April 3, 2024 | By:

Exploring the Identity of Wild Canids in the Northeast

© Maine Wolf Coalition

Officially, wolves haven’t lived in the Northeast since the late 1800s and today wildlife agencies define the species as “extirpated,” or locally extinct. Yet these wide-ranging animals have an amazing ability to show up where they’re least expected, a fact most recently documented in late 2021 near Cooperstown, New York. In that case, as well as numerous others across the region, the wolf who had crossed borders and roamed hundreds of miles became known because it was tragically shot by a coyote hunter.

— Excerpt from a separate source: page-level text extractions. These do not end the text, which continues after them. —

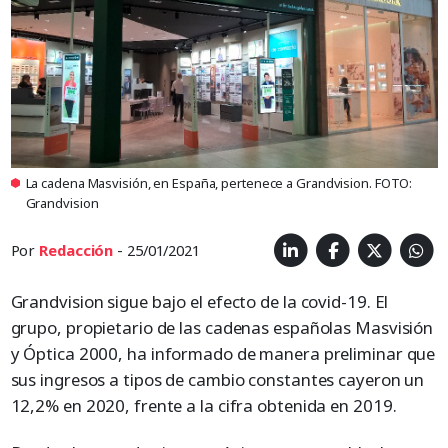
La cadena Masvisión, en España, pertenece a Grandvision. FOTO:
Grandvision
Por
Redacción
- 25/01/2021
Grandvision sigue bajo el efecto de la covid-19. El
grupo, propietario de las cadenas españolas Masvisión
y Óptica 2000, ha informado de manera preliminar que
sus ingresos a tipos de cambio constantes cayeron un
12,2% en 2020, frente a la cifra obtenida en 2019.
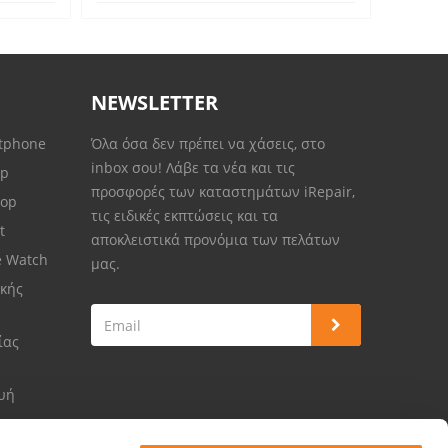
NEWSLETTER
rtphone
Όλα όσα δεν πρέπει να χάσεις, στο
inbox σου! Λάβε τα νέα και τις
op
προσφορές των καταστημάτων iRepair,
top
τις ειδικές εκπτώσεις και τα
et
αποκλειστικά προνόμια των πελάτων
e Watch
μας.
κής
ίας
ευή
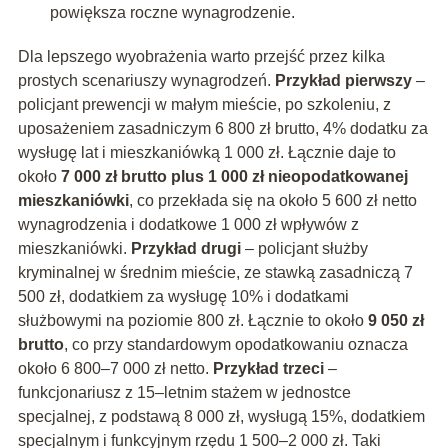
powiększa roczne wynagrodzenie.
Dla lepszego wyobrażenia warto przejść przez kilka
prostych scenariuszy wynagrodzeń.
Przykład pierwszy
–
policjant prewencji w małym mieście, po szkoleniu, z
uposażeniem zasadniczym 6 800 zł brutto, 4% dodatku za
wysługę lat i mieszkaniówką 1 000 zł. Łącznie daje to
około
7 000 zł brutto plus 1 000 zł nieopodatkowanej
mieszkaniówki
, co przekłada się na około 5 600 zł netto
wynagrodzenia i dodatkowe 1 000 zł wpływów z
mieszkaniówki.
Przykład drugi
– policjant służby
kryminalnej w średnim mieście, ze stawką zasadniczą 7
500 zł, dodatkiem za wysługę 10% i dodatkami
służbowymi na poziomie 800 zł. Łącznie to około
9 050 zł
brutto
, co przy standardowym opodatkowaniu oznacza
około 6 800–7 000 zł netto.
Przykład trzeci
–
funkcjonariusz z 15–letnim stażem w jednostce
specjalnej, z podstawą 8 000 zł, wysługą 15%, dodatkiem
specjalnym i funkcyjnym rzędu 1 500–2 000 zł. Taki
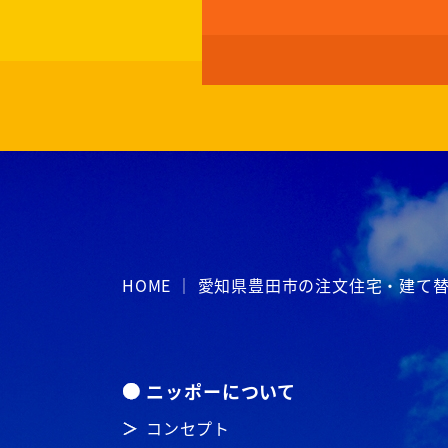
HOME ｜ 愛知県豊田市の注文住宅・建
ニッポーについて
コンセプト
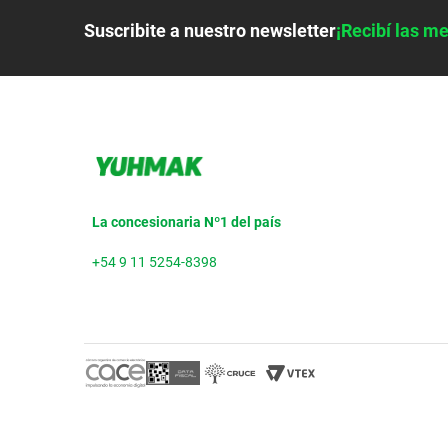
Suscribite a nuestro newsletter
¡Recibí las me
La concesionaria Nº1 del país
+54 9 11 5254-8398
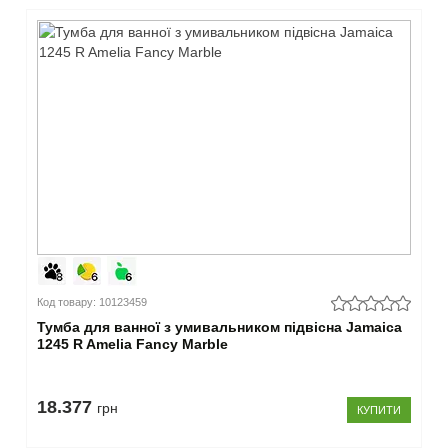
Код товару: 10123459
Тумба для ванної з умивальником підвісна Jamaica
1245 R Amelia Fancy Marble
18.377
грн
КУПИТИ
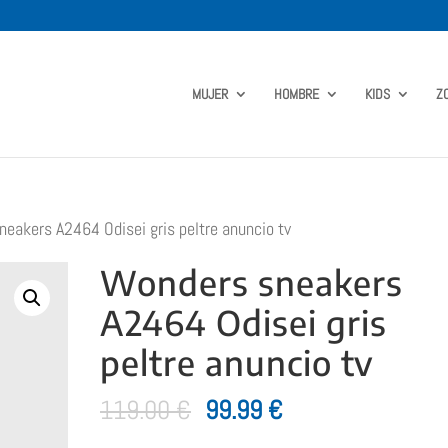
MUJER
HOMBRE
KIDS
Z
eakers A2464 Odisei gris peltre anuncio tv
Wonders sneakers
A2464 Odisei gris
peltre anuncio tv
El
El
119.00
€
99.99
€
precio
precio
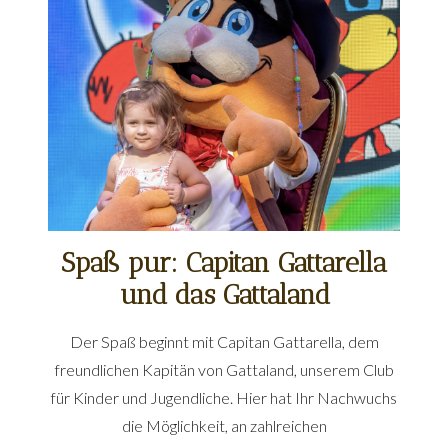
Spaß pur: Capitan Gattarella
und das Gattaland
Der Spaß beginnt mit Capitan Gattarella, dem
freundlichen Kapitän von Gattaland, unserem Club
für Kinder und Jugendliche. Hier hat Ihr Nachwuchs
die Möglichkeit, an zahlreichen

This case of “mistaken identity” wasn’t surprising. A growing body of genetic research and on-the-ground observations demonstrate how coyotes and wolves have interbred and how large and “wolf like” animals defined as eastern coyotes can be. Yet while most wolves are classified as an endangered and federally protected species, coyotes can be hunted nearly all year round and virtually without limits.

These two facts are starting to converge, posing challenges for both wildlife advocates and agencies. There is an urgent need for more information about the “who, what, and where” of wild canids in the Northeast to change the approach of state agencies and inform stronger and more ecologically effective wildlife protections.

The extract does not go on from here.